The high-fat, low-carbohydrate ketogenic diet has surged in popularity in recent years, largely driven by promises of fast weight loss. New evidence from a long-running mouse study, however, points to potentially serious downsides alongside the slimming effect.
“I would urge anyone to talk to a healthcare provider if they’re thinking about going on a ketogenic diet,” says physiologist Molly Gallop, the study’s lead author.
What the University of Utah study tested (ketogenic diet and metabolic health)
In research led by a team at the University of Utah, scientists tracked mice on four different eating patterns for at least nine months:
- a high-fat (Western-style) diet
- a very-high-fat, low-carbohydrate (keto-style) diet
- a low-fat, high-carbohydrate diet
- a low-fat diet with protein levels matched to the keto-style diet
The investigators were interested not only in body weight, but also broader markers of metabolic health over a longer timeframe than many earlier experiments.
“We’ve seen short-term studies and those just looking at weight, but not really any studies looking at what happens over the longer term or with other facets of metabolic health,” Gallop says.
Why the keto diet causes ketosis
The keto diet takes its name from ketosis, the metabolic state it is designed to induce.
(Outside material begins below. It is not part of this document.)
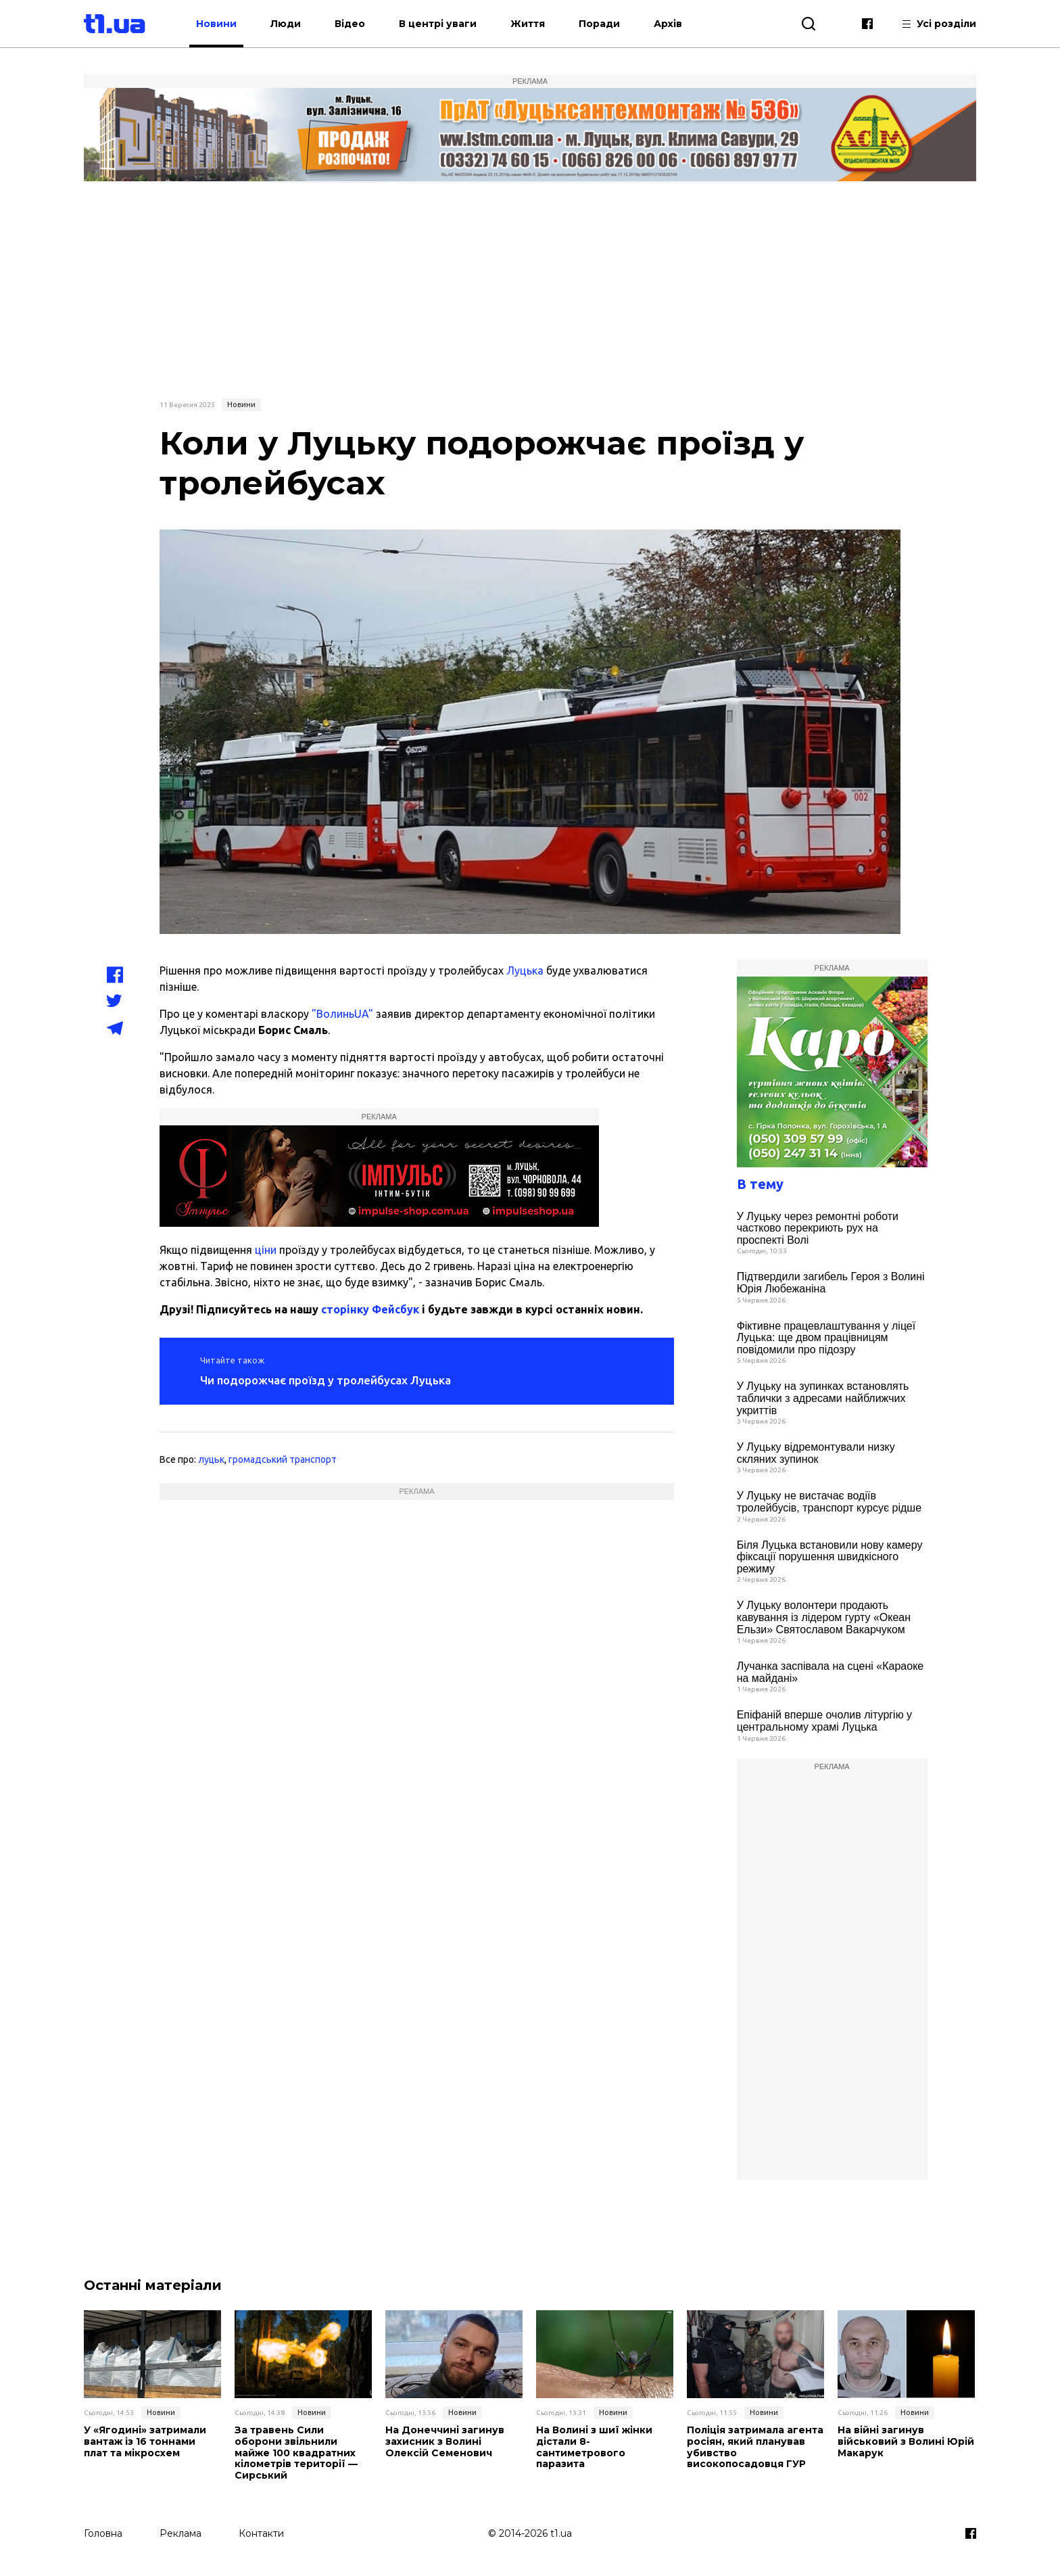 This screenshot has height=2576, width=1060. I want to click on У Луцьку через ремонтні роботи частково перекриють рух на проспекті Волі, so click(817, 1228).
In ketosis, the body shifts towards burning more fat for fuel rather than glucose. To trigger and maintain this state, the diet typically involves increasing dietary fat and substantially reducing carbohydrates.
Weight loss came with fatty liver disease in male mice
When compared with the standard high-fat diet, mice given the keto-style diet put on markedly less weight. That benefit came with a significant warning sign: male mice on the keto diet developed fatty liver disease and showed evidence of reduced liver function-features consistent with metabolic disease.
“One thing that’s very clear is that if you have a really high-fat diet, the lipids have to go somewhere, and they usually end up in the blood and the liver,” says University of Utah physiologist Amandine Chaix, the study’s senior author.
Blood glucose and insulin fell-then regulation looked impaired
In both male and female mice, the keto-style diet quickly produced low blood glucose and insulin levels, within roughly two to three months. Closer examination suggested this was not simply “better numbers”, but a regulatory problem: cells in the pancreas were not making enough insulin.
Although more work is needed to pin down the biology-and to clarify why the liver outcomes appeared to depend on sex-the team proposes that excess fats (lipids) circulating in the blood may place stress on pancreatic cells, undermining insulin production.
A reversible effect when the keto diet stopped
There was one encouraging observation. When mice were switched off the keto diet, blood sugar control returned to normal, suggesting the disruption to regulation can be reversible-at least in this animal model.
What this means for people considering a ketogenic diet
These findings have not yet been reproduced in humans, so they should not be treated as direct proof of harm in people. Even so, the results raise a cautionary possibility: the biological changes the ketogenic diet is intended to trigger may not all support healthy metabolism over time, particularly when dietary fat is extremely high.
If you are considering a ketogenic diet for weight loss, it is sensible to weigh potential benefits against possible risks, especially if you have existing concerns around liver health, cholesterol, diabetes risk, or are taking glucose-lowering medication. Discussing the plan with a qualified healthcare professional can also help you choose an approach that is safer and more sustainable for your circumstances.
Ketogenic diet origins: epilepsy, not weight loss
The ketogenic diet was first developed as a treatment for epilepsy, and it remains in clinical use for that purpose today. Ketosis imitates some metabolic features of starvation, pushing the body to rely on fat instead of sugar for energy. Researchers suspect that reduced sugar availability may also help to decrease seizures.
Bottom line
For uses beyond epilepsy, this study-together with earlier research-suggests the potential increase in other health risks may not be worth the possible upside of losing weight, particularly if the diet is followed for long periods.
The research has been published in Science Advances.